Reference

Determination of captopril and its mixed disulfides in plasma and urine by high-performance liquid chromatography

Determination of captopril and its mixed disulfides in plasma and urine by high-performance liquid chromatography. Hayashi, Kouji; Miyamoto, Mike; Sekine, Yutaka (Res. Lab., Dainippon Pharm. Co., Ltd., Osaka 564, Japan). J. Chromatogr., 338(1), 161-9 (English) 1985. CODEN: JOCRAM. ISSN: 0021-9673. DOCUMENT TYPE: Journal CA Section: 1 (Pharmacology) A HPLC method was developed which enables sensitive detn. of captopril [62571-86-2] and its mixed disulfides in plasma and urine after oral administration of a new antihypertensive agent, 1-(D-3-acetylthio-2-methylpropanoyl)-L-prolyl-L-phenylalanine (DU-1219)(I) [74258-86-9]. Captopril is derivatized with N-(4-benzoylphenyl)maleimide [92944-71-3] and the deriv. [95791-35-8] is extd. with CHCl3 and assayed using a liq. chromatograph equipped with a UV detector at 254 nm.

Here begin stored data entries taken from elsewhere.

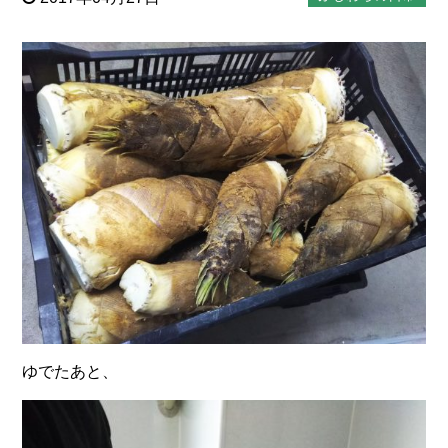
ゆでたあと、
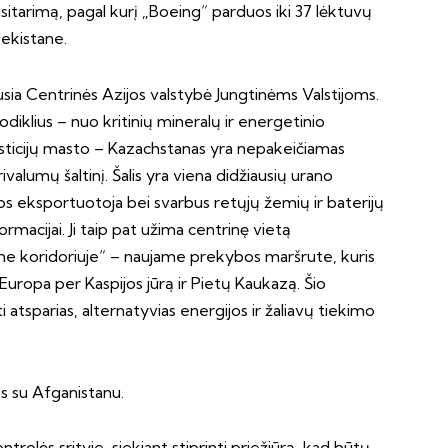
sitarimą, pagal kurį „Boeing“ parduos iki 37 lėktuvų
bekistane.
ausia Centrinės Azijos valstybė Jungtinėms Valstijoms.
diklius – nuo kritinių mineralų ir energetinio
esticijų masto – Kazachstanas yra nepakeičiamas
alumų šaltinį. Šalis yra viena didžiausių urano
tos eksportuotoja bei svarbus retųjų žemių ir baterijų
rmacijai. Ji taip pat užima centrinę vietą
me koridoriuje“ – naujame prekybos maršrute, kuris
Europa per Kaspijos jūrą ir Pietų Kaukazą. Šio
ti atsparias, alternatyvias energijos ir žaliavų tiekimo
os su Afganistanu.
rolės srityje, siekiant stiprinti priežiūrą, kad būtų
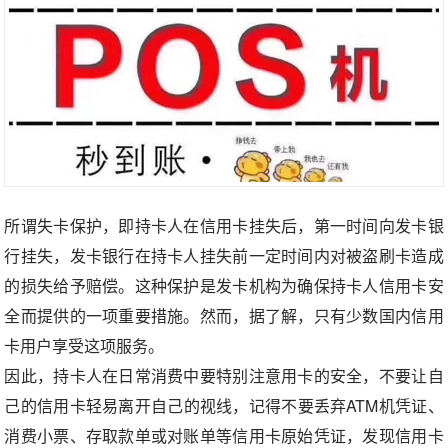
所谓失卡保护，即持卡人在信用卡挂失后，第一时间向发卡银
行挂失，发卡银行在持卡人挂失前一定时间内对被盗刷卡造成
的损失给予赔偿。这种保护是发卡机构为确保持卡人信用卡安
全而提供的一项重要措施。然而，据了解，只有少数国内信用
卡用户享受这项服务。
因此，持卡人在日常消费中要特别注意用卡的安全，不要让自
己的信用卡轻易离开自己的视线，记得不要丢弃ATM机凭证、
消费小票、存取款单或对账单等信用卡原始凭证，发现信用卡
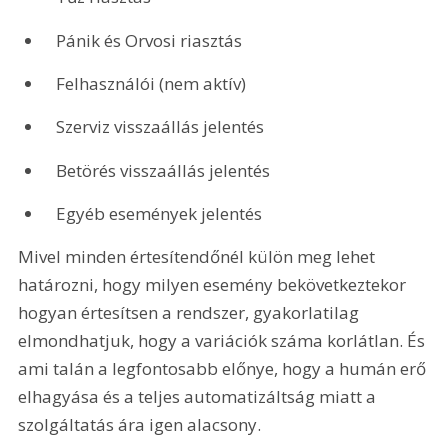
 Pánik és Orvosi riasztás
 Felhasználói (nem aktív)
 Szerviz visszaállás jelentés
 Betörés visszaállás jelentés
 Egyéb események jelentés 
Mivel minden értesítendőnél külön meg lehet 
határozni, hogy milyen esemény bekövetkeztekor 
hogyan értesítsen a rendszer, gyakorlatilag 
elmondhatjuk, hogy a variációk száma korlátlan. És 
ami talán a legfontosabb előnye, hogy a humán erő 
elhagyása és a teljes automatizáltság miatt a 
szolgáltatás ára igen alacsony.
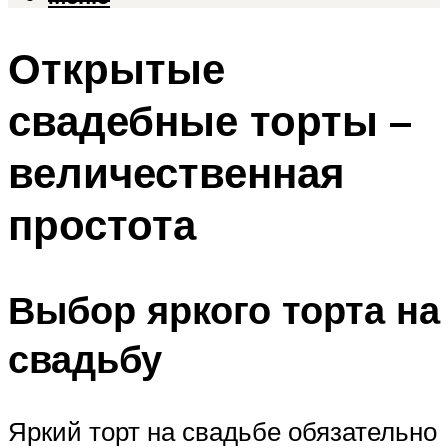
Открытые
свадебные торты –
величественная
простота
Выбор яркого торта на
свадьбу
Яркий торт на свадьбе обязательно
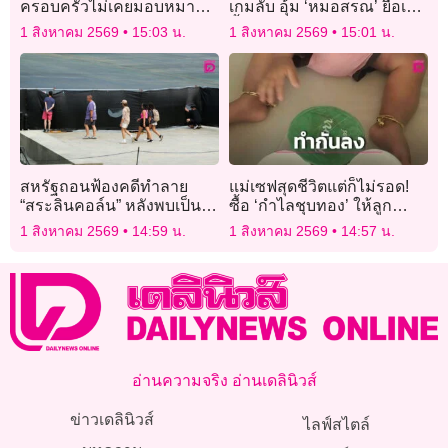
ครอบครัวไม่เคยมอบหมาย
เกมลับ อุ้ม ‘หมอสรณ’ ยื้อเก้า
ใครเปิดรับบริจาค หลังพบ
อี้ประธานกสทช.
1 สิงหาคม 2569
15:03 น.
1 สิงหาคม 2569
15:01 น.
‘ไอดีปลอม’ ว่อนโซเชียล
สหรัฐถอนฟ้องคดีทำลาย
แม่เซฟสุดชีวิตแต่ก็ไม่รอด!
“สระลินคอล์น” หลังพบเป็น
ซื้อ ‘กำไลชุบทอง’ ให้ลูก
ความผิดผู้รับเหมาแต่แรก
เพราะกลัวโจร สุดท้ายถูกฉก
1 สิงหาคม 2569
14:59 น.
1 สิงหาคม 2569
14:57 น.
เหตุนึกว่าของจริง!”
อ่านความจริง อ่านเดลินิวส์
ข่าวเดลินิวส์
ไลฟ์สไตล์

Mixed disulfides of captopril with thiol compds. such as cysteine, glutathione, and plasma proteins are reduced with PBu3 to form captopril, followed by derivatization with N-(4-benzoylphenyl)maleimide. Accurate detns. are possible over a captopril concn. range of 10-500 ng/mL in plasma and 100-2500 ng/mL in urine. The coeffs. of variation of captopril in plasma (200 ng/mL) and urine (500 ng/mL) are 3.7% and 2.6%, resp., and those of mixed disulfides of captopril are similar to those of captopril. Plasma levels and urinary excretion of captopril and its mixed disulfides in healthy volunteers following single oral administration of I (50 mg) were also detd.

Effects of a new angiotensin-converting enzyme inhibitor, 1-(D-3-acetylthio-2-methylpropanoyl)-L-propyl-L-phenylalanine [DU-1219], in normal men

Effects of a new angiotensin-converting enzyme inhibitor, 1-(D-3-acetylthio-2-methylpropanoyl)-L-propyl-L-phenylalanine [DU-1219], in normal men. Kono, Tsuyoshi (Sch. Med., Kyoto Univ., Kyoto 606, Japan). Naika Hokan, 30(12), 415-21 (English) 1983. CODEN: NAHOAI. ISSN: 0021-4809. DOCUMENT TYPE: Journal CA Section: 1 (Pharmacology) The effects of DU-1219 (I) [74258-86-9] a new angiotensin-converting enzyme [9015-82-1] inhibitor, were studied in normal men. Systolic blood pressure fell 2-4 h after I and diastolic blood pressure fell 1-3 h and 12 h after the drug. Plasma angiotensin I (AI) [9041-90-1] increased 1-6 h after I and plasma renin [9015-94-5] activity (PRA) increased 2-6 h after the drug. Plasma aldosterone (PA) [52-39-1] decreased 1-12 h after I. Immediately after I followed by AI infusion, the blood pressure rose and PA increased. Then the blood pressure and PA began to decrease and the plasma AI and PRA began to increase; the onset of the blood pressure fall occurred 15-62 min later. The max. effects were obsd. 2 h after I. Then these inhibitory effects on the AI action were attenuated but still remained 6 (for plasma AI, PRA and PA) or 12 h (for blood pressure) after I. Systolic blood pressure 2-4 h after I and diastolic blood pressure 2-6 h after I were not significantly different from the pretreatment levels. When I is given orally it is converted to several metabolites including captopril [62571-86-2], which inhibits the converting enzyme. Therefore, I may be very useful clin. for the treatment of hypertension.